Natural History Study (NHS): In medicine, a natural history study is a study that follows a group of people over time who have, or are at risk of developing, a specific medical condition or disease. A natural history study collects health information to understand how the medical condition or disease develops and to give insight into how it might be treated. A natural history study is often submitted when applying to the FDA or another regulatory agency as a baseline to show the agency the disease course for untreated patients.
Newborn screening: is the methodical collection and analysis of a newborn person’s capillary blood, to rule out the presence of certain hereditary diseases.
Pseudo-Hurler Polydystrophy: See ML III
Autosomal recessive: A pattern of inheritance requiring the presence of two copies of a particular gene mutation in order to have express clinical signs and symptoms of a condition. Pattern of inheritance seen in all MPS diseases with the exception of MPS II.
X-linked recessive: A mode of inheritance in which a mutation in a gene on the X chromosome causes males to have clinical features of a particular condition as they only have one X chromosome. Pattern of inheritance seen in MPS II.
Recombinant DNA: DNA that contains genes from different sources that have been combined by the techniques of genetic engineering.
Registry: In regard to healthcare, a registry is a database of individuals who provide information relating to their disease or condition of interest, so that research can be more efficiently, effectively and sufficiently conducted.
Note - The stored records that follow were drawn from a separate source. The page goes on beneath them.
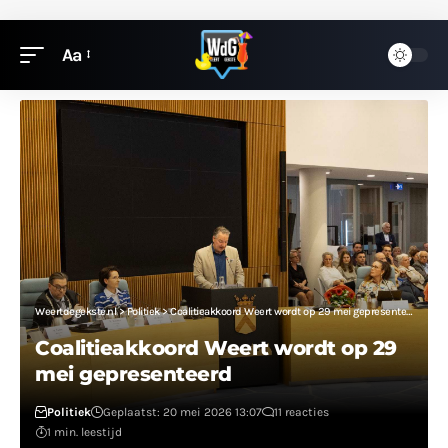
Aa
Weertdegekste.nl
>
Politiek
>
Coalitieakkoord Weert wordt op 29 mei gepresenteerd
Coalitieakkoord Weert wordt op 29
mei gepresenteerd
Politiek
Geplaatst: 20 mei 2026 13:07
11 reacties
1 min. leestijd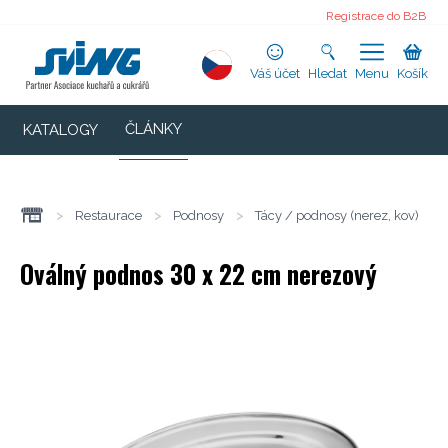
Registrace do B2B
Váš účet
Hledat
Menu
Košík
ČLÁNKY
KATALOGY
>
Restaurace
>
Podnosy
>
Tácy / podnosy (nerez, kov)
Oválný podnos 30 x 22 cm nerezový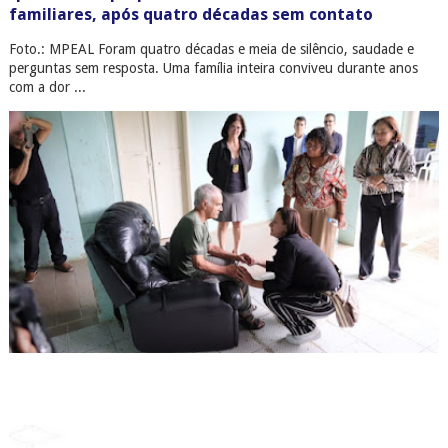
familiares, após quatro décadas sem contato
Foto.: MPEAL Foram quatro décadas e meia de silêncio, saudade e
perguntas sem resposta. Uma família inteira conviveu durante anos
com a dor ...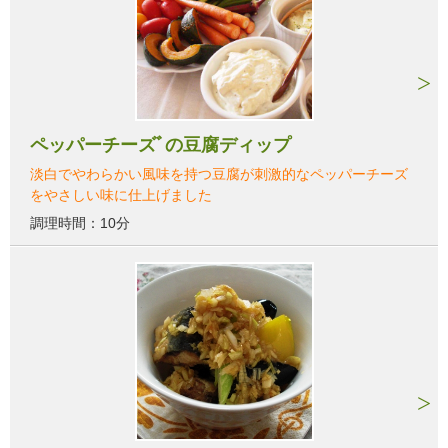
ペッパーチーズﾞの豆腐ディップ
淡白でやわらかい風味を持つ豆腐が刺激的なペッパーチーズ
をやさしい味に仕上げました
調理時間：10分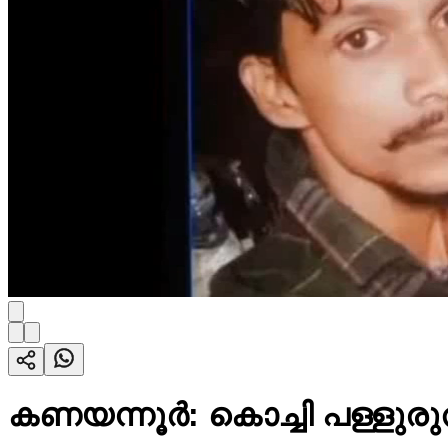
കണയന്നൂർ: കൊച്ചി പള്ളുരു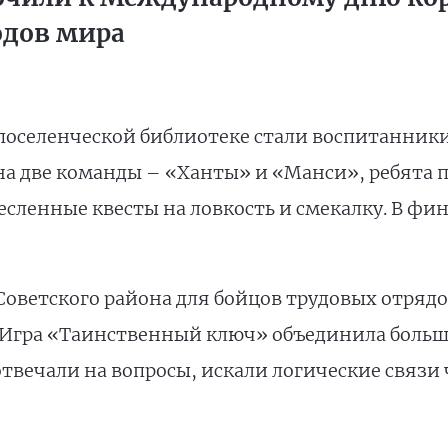
одов мира
оселенческой библиотеке стали воспитанники 
на две команды – «Ханты» и «Манси», ребята
сленные квесты на ловкость и смекалку. В фин
 Советского района для бойцов трудовых отрядо
 Игра «Таинственный ключ» объединила больше
отвечали на вопросы, искали логические связи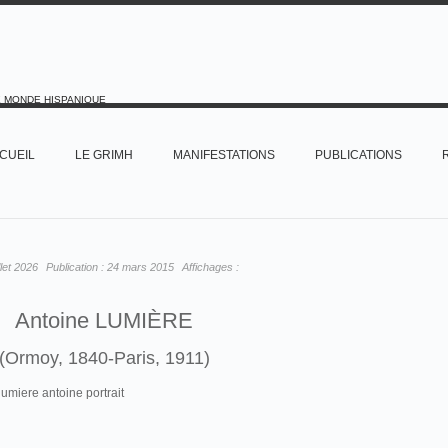
E MONDE HISPANIQUE
CUEIL
LE GRIMH
MANIFESTATIONS
PUBLICATIONS
illet 2026
Publication :
24 mars 2015
Affichages :
Antoine LUMIÈRE
(Ormoy, 1840-Paris, 1911)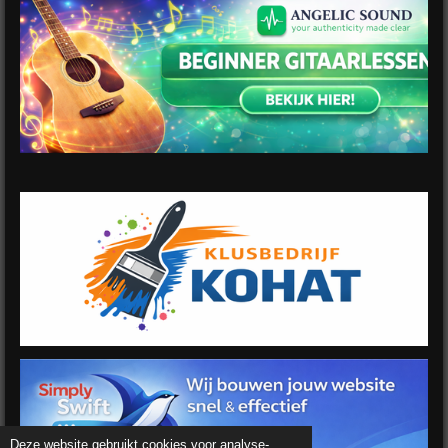
Deze website gebruikt cookies voor analyse-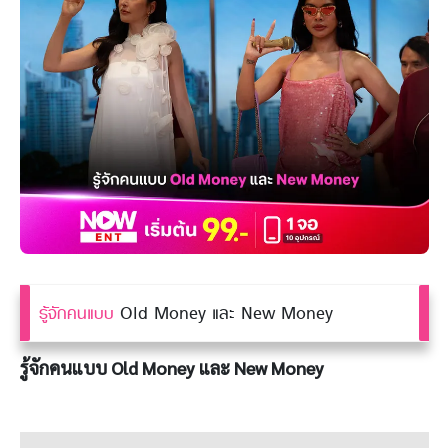
รู้จักคนแบบ
Old Money และ New Money
รู้จักคนแบบ Old Money และ New Money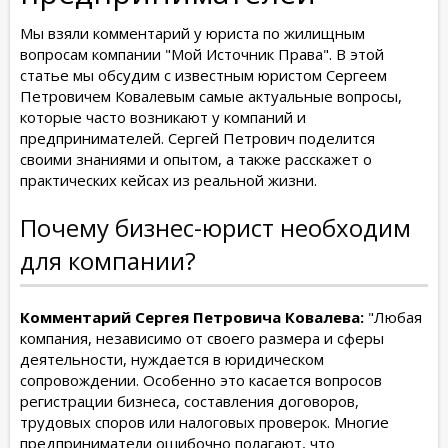
Мы взяли комментарий у юриста по жилищным
вопросам компании "Мой Источник Права". В этой
статье мы обсудим с известным юристом Сергеем
Петровичем Ковалевым самые актуальные вопросы,
которые часто возникают у компаний и
предпринимателей. Сергей Петрович поделится
своими знаниями и опытом, а также расскажет о
практических кейсах из реальной жизни.
Почему бизнес-юрист необходим
для компании?
Комментарий Сергея Петровича Ковалева:
"Любая
компания, независимо от своего размера и сферы
деятельности, нуждается в юридическом
сопровождении. Особенно это касается вопросов
регистрации бизнеса, составления договоров,
трудовых споров или налоговых проверок. Многие
предприниматели ошибочно полагают, что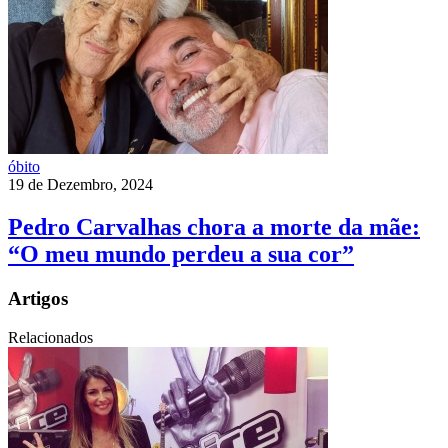
óbito
19 de Dezembro, 2024
Pedro Carvalhas chora a morte da mãe:
“O meu mundo perdeu a sua cor”
Artigos
Relacionados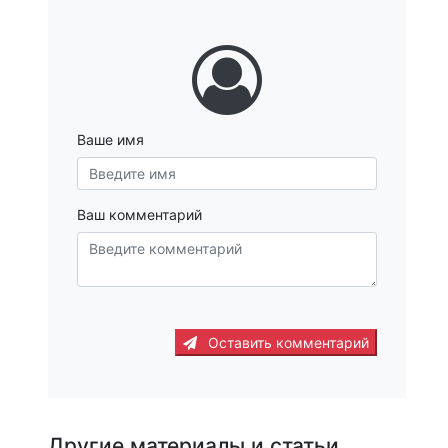
Ваше имя
Ваш комментарий
Оставить комментарий
Другие материалы и статьи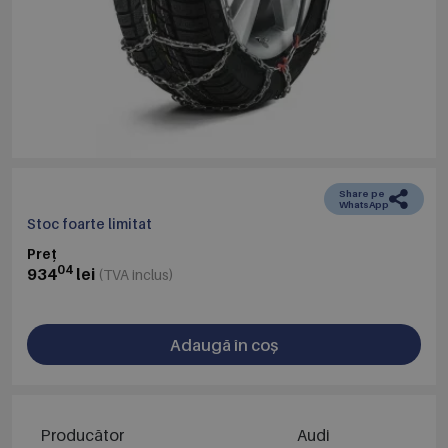
Share pe
WhatsApp
Stoc foarte limitat
Preț
04
934
lei
(TVA inclus)
Adaugă în coș
Producător
Audi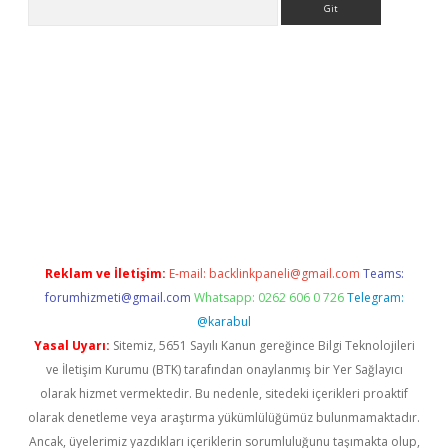
per giriş adresi
betexper.xyz
m elexbet
Reklam ve İletişim:
E-mail:
backlinkpaneli@gmail.com
Teams:
forumhizmeti@gmail.com
Whatsapp: 0262 606 0 726
Telegram:
@karabul
Yasal Uyarı:
Sitemiz, 5651 Sayılı Kanun gereğince Bilgi Teknolojileri
ve İletişim Kurumu (BTK) tarafından onaylanmış bir Yer Sağlayıcı
olarak hizmet vermektedir. Bu nedenle, sitedeki içerikleri proaktif
olarak denetleme veya araştırma yükümlülüğümüz bulunmamaktadır.
Ancak, üyelerimiz yazdıkları içeriklerin sorumluluğunu taşımakta olup,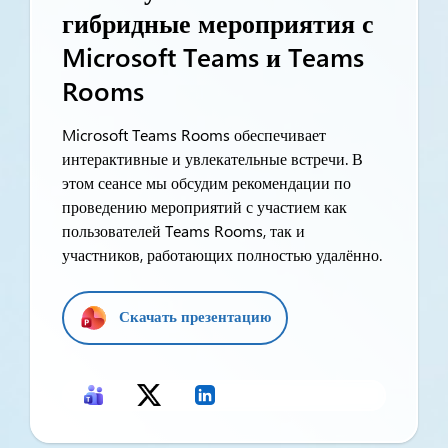
гибридные мероприятия с
Microsoft Teams и Teams
Rooms
Microsoft Teams Rooms обеспечивает
интерактивные и увлекательные встречи. В
этом сеансе мы обсудим рекомендации по
проведению мероприятий с участием как
пользователей Teams Rooms, так и
участников, работающих полностью удалённо.
Скачать презентацию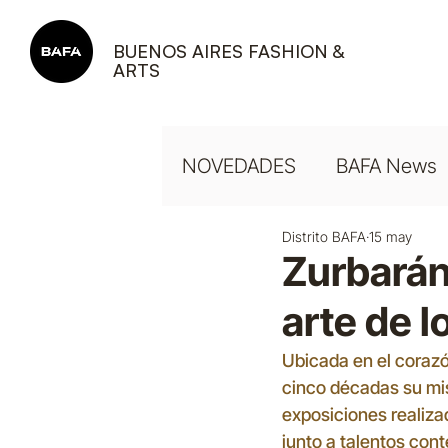
BUENOS AIRES FASHION &
ARTS
NOVEDADES
BAFA News
Distrito BAFA
15 may
Zurbarán
arte de l
Ubicada en el corazó
cinco décadas su misi
exposiciones realiza
junto a talentos con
Sanfilippo Syndrome: See MPS III
Scheie Syndrome: Mild end of a clinical spectrum of MPS I. See MPS I
Seizure: Disruption of electrical signals in the brain. Seizures may cause brief changes in a person’s body movements, awareness, emotions or sense such as taste, smell, vision, or hearing.
Sly Syndrome: See MPS VII
Small molecules: In the context of treating rare diseases, small molecules are those that are not large macromolecules (such as proteins) and are often more likely to cross the blood brain barrier (BB)
Stem Cells: A cell whose daughter cells may differentiate into other cell types.
Substrate Reduction Therapy: Substrate Reduction Therapy is a treatment approach for some glycogen storage diseases and other lysosomal storage disorders, in which a critical failure in a metabolic pathway prevents cellular breakdown and disposal of some large molecule. Substrate reduction therapy aims to reduce the amount of the substrate to a level where residual enzyme activity may be sufficient to prevent significant substrate accumulation.
Swallowing study: (modified barium swallow study): Videotaped X ray of an individual’s oral (mouth) and pharyngeal (throat) mechanism during eating or drinking. This procedure is often ordered to evaluate for obstruction or aspiration. The results from this procedure may allow for a therapist to better identify ways to safely feed the individual and ways to help the family make appropriate modifications.
Translational research: In a medical research context, it aims to ‘translate’ finding in fundamental research into medical practice and meaningful health outcomes.